The following is the output produced by the Amazon Bedrock Rerank API using Cohere Rerank 3.5 for this query.
The relevance score provided by the API is normalized to the range (0, 1), with higher scores indicating more relevance to the query. here 5th Items in the list of documents are the most relevant. (Translation from German to English: Hello, I have a question about my last order. I received the wrong item and need to return it.)
You can also get started using Cohere Rerank 3.5 in the Amazon Bedrock Knowledge Base by following these steps:
- In the Amazon Bedrock console, knowledge base under builder tools in the navigation pane.
- choose Create a knowledge base.
- Enter knowledge base details such as name, permissions, and data source.
- To configure a data source, specify the location of your data.
- Select an embedding model to convert your data to a vector embedding, and Amazon Bedrock creates a vector store to store your vector data in your account.
If you select this option (available only in the Amazon Bedrock console), Amazon Bedrock creates a vector index in your account on Amazon OpenSearch Serverless (by default) so you don’t have to manage anything yourself.
- Review your settings and create your knowledge base.
- In the Amazon Bedrock console, select your knowledge base and Test knowledge base.
- Select the icon for additional configuration options to test your knowledge base.
- Select the model (Cohere Rerank 3.5 in this post), apply.
The configuration pane will show the new Re-ranking Section menu with additional configuration options. Reranked number of source chunks returns the specified number of most relevant chunks.
conclusion
In this post, we explore how to use Cohere’s Rerank 3.5 model with Amazon Bedrock to enhance search relevance and robust reranking capabilities for enterprise applications, providing powerful tools to improve user experience and optimize information retrieval workflows. We have demonstrated this functionality. Start improving your search relevance today with Amazon Bedrock’s Cohere Rerank model.

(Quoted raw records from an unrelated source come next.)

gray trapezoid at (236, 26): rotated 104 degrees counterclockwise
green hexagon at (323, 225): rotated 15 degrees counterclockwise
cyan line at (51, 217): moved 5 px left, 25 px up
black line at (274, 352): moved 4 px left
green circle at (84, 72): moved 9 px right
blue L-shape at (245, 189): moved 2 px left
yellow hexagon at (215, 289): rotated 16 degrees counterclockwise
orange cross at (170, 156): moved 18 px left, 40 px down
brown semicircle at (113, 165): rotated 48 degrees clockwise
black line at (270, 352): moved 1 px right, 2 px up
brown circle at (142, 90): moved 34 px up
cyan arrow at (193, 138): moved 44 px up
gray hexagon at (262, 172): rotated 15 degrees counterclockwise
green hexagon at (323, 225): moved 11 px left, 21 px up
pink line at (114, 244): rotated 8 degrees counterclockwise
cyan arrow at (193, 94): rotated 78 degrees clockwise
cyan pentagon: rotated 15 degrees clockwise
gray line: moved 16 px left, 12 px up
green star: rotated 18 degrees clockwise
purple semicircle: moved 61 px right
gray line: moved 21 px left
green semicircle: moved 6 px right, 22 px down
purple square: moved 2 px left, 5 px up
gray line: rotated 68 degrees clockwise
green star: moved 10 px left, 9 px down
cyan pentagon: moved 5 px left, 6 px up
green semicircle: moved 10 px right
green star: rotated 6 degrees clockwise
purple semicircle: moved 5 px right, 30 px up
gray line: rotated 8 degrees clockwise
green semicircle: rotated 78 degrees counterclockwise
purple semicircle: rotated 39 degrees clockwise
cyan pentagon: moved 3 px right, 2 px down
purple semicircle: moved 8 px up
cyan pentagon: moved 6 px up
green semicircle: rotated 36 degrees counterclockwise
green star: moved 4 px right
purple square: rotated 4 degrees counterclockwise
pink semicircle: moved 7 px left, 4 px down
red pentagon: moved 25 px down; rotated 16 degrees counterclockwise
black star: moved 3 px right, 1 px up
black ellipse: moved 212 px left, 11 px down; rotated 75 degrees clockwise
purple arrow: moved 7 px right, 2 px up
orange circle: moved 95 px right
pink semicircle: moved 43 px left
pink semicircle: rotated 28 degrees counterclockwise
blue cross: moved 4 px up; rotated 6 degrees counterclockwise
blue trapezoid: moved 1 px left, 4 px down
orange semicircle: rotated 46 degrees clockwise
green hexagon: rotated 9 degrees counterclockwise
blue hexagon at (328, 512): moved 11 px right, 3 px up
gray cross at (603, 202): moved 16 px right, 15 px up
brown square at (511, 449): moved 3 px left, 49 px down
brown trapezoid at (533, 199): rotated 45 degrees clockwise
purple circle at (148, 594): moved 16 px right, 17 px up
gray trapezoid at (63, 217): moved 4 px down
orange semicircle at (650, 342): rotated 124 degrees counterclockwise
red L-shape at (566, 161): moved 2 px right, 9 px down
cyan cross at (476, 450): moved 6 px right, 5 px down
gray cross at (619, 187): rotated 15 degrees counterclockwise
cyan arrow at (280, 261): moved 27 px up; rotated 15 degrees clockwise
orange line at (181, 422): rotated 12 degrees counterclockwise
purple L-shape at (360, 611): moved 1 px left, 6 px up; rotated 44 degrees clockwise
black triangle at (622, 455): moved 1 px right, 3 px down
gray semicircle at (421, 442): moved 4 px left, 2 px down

Amazon Bedrock’s Cohere Rerank 3.5 supports us-west-2 (Western US – Oregon), ca-central-1 (Canada – Central), eu-central-1 (Europe – Frankfurt), and ap-northeast-1 (Asia). Pacific – Tokyo).
Please share your feedback by submitting your feedback to AWS re:Post for Amazon Bedrock or through your regular AWS Support contact.
To learn more about the features of Cohere Rerank 3.5, please visit Cohere on the Amazon Bedrock product page.
About the author
Karan Singh Generative AI specialist for third-party models on AWS, working with top third-party foundation model (FM) providers to develop and execute joint go-to-market strategies so customers can effectively train, deploy, and execute. I will do so. Extend FM to solve industry-specific challenges. Karan holds a BS in Electrical and Instrumentation Engineering from Manipal University, an MS in Electrical Engineering from Northwestern University, and is currently an MBA candidate at the Haas School of Business at the University of California, Berkeley.
James Yee I am a Senior AI/ML Partner Solutions Architect at Amazon Web Services. He spearheads AWS’ strategic partnerships in emerging technologies and leads engineering teams to design and develop cutting-edge collaborative solutions in generative AI. He enables field and technical teams to seamlessly deploy, operate, secure, and integrate partner solutions on AWS. James works closely with business leaders to define and execute collaborative go-to-market strategies to drive growth for cloud-based businesses. Outside of work, I enjoy playing soccer, traveling, and spending time with my family.